(Page-level text extractions)
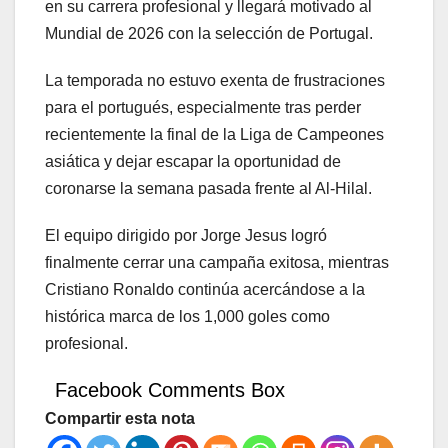
en su carrera profesional y llegará motivado al
Mundial de 2026 con la selección de Portugal.
La temporada no estuvo exenta de frustraciones
para el portugués, especialmente tras perder
recientemente la final de la Liga de Campeones
asiática y dejar escapar la oportunidad de
coronarse la semana pasada frente al Al-Hilal.
El equipo dirigido por Jorge Jesus logró
finalmente cerrar una campaña exitosa, mientras
Cristiano Ronaldo continúa acercándose a la
histórica marca de los 1,000 goles como
profesional.
Facebook Comments Box
Compartir esta nota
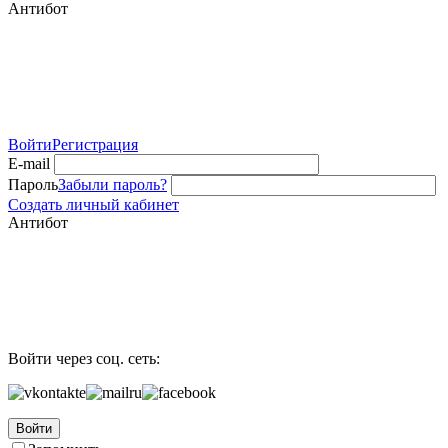
Антибот
Войти
Регистрация
E-mail
Пароль
Забыли пароль?
Создать личный кабинет
Антибот
Войти через соц. сеть:
Войти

Exercise description: Your answer must be an exact copy of the records above, with no pictures included.

Exercise result:
en su carrera profesional y llegará motivado al
Mundial de 2026 con la selección de Portugal.
La temporada no estuvo exenta de frustraciones
para el portugués, especialmente tras perder
recientemente la final de la Liga de Campeones
asiática y dejar escapar la oportunidad de
coronarse la semana pasada frente al Al-Hilal.
El equipo dirigido por Jorge Jesus logró
finalmente cerrar una campaña exitosa, mientras
Cristiano Ronaldo continúa acercándose a la
histórica marca de los 1,000 goles como
profesional.
Facebook Comments Box
Compartir esta nota
Антибот
Войти
Регистрация
E-mail
Пароль
Забыли пароль?
Создать личный кабинет
Антибот
Войти через соц. сеть:
Войти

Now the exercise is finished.